Others from rural communities looking to make their way into the cities to find work agree to contracts that pay their passage. This was also seen in colonial American with poorer Europeans looking for passage to the New World. However, unlike most Europeans at that time modern contracts bind that individual to certain jobs with the base amount continually increasing. This debt can accrue over generations trapping individuals and their families in the same cycle of poverty they were working towards escaping.

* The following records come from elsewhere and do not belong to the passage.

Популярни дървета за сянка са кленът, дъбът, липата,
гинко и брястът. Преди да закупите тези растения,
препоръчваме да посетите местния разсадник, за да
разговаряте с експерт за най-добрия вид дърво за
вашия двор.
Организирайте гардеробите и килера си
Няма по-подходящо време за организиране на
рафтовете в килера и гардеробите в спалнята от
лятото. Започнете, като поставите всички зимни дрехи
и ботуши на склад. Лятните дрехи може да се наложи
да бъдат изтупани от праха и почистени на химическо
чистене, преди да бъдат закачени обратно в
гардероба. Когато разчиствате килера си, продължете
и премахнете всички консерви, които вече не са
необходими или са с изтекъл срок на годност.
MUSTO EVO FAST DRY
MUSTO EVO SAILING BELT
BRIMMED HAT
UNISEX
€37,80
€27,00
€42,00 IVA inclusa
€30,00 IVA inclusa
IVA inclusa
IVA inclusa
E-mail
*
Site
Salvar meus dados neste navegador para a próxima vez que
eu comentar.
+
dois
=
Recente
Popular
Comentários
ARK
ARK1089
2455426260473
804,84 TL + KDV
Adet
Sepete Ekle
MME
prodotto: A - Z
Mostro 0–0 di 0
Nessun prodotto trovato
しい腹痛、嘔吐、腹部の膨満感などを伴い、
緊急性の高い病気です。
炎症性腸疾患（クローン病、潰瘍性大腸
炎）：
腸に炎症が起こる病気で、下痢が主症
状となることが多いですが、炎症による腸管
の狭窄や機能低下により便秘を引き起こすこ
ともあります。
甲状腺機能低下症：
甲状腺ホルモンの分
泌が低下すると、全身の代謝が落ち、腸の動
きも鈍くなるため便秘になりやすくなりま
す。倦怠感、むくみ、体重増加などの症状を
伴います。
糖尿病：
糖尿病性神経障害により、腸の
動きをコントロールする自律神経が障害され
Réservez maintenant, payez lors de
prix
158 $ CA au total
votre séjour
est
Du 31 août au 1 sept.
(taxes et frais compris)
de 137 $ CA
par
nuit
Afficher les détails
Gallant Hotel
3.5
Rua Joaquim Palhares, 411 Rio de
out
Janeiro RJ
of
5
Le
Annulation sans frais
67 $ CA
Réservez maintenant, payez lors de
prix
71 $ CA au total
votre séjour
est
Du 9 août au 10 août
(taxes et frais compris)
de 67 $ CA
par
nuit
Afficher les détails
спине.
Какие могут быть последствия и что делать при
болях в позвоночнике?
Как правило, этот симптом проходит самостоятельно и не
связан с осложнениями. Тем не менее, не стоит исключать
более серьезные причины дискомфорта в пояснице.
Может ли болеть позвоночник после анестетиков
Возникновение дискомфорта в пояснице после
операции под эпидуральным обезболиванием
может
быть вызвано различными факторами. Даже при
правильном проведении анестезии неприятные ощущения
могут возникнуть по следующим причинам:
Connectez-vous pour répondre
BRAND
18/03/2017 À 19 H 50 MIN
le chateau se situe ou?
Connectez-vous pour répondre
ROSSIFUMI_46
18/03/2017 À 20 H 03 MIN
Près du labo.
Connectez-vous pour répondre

10 Million Enslaved in Bondage Labor Worldwide - Photo of two men working outside in a traditional textile dyeing factory. They are using the color red - Cait Bagby

What Industries Use Bonded Slavery?

Rice mills, farms, brick kilns, embroidery factories, construction, commercial fishing, and domestic servitude are the primary industries but bonded slavery can be found in just about every sector. The Sumangali Scheme in the Tamil Nadu textile and garment industry made global headlines when women started to speak out about the working conditions and impossible contracts. Young girls were (in 2018 Labour and Employment Minister Nilofer Kafeel and Textile Minister O.S. Manian said the scheme was no longer practiced however, many believe it has moved further underground) recruited to work in cotton spinning mills for three to five years in exchange for a grand sum upon completion of their contract. Unknown to these girls their room, board, food, and other expenses were being subtracted from their promised sum. 

Should that sum be diminished the girls would continue to work unaware of their mounting expenses. Additionally, living and working conditions could be and often were dangerous. In one story a young woman, Vasandi, tells how they were locked in at night and unable to visit or speak with family. Many of the girls were injured or became ill from unsafe working environments. Those who made it to the end of their contracts were fired just before receiving any wages but most never reached that point either from quitting, injury, or in some cases death.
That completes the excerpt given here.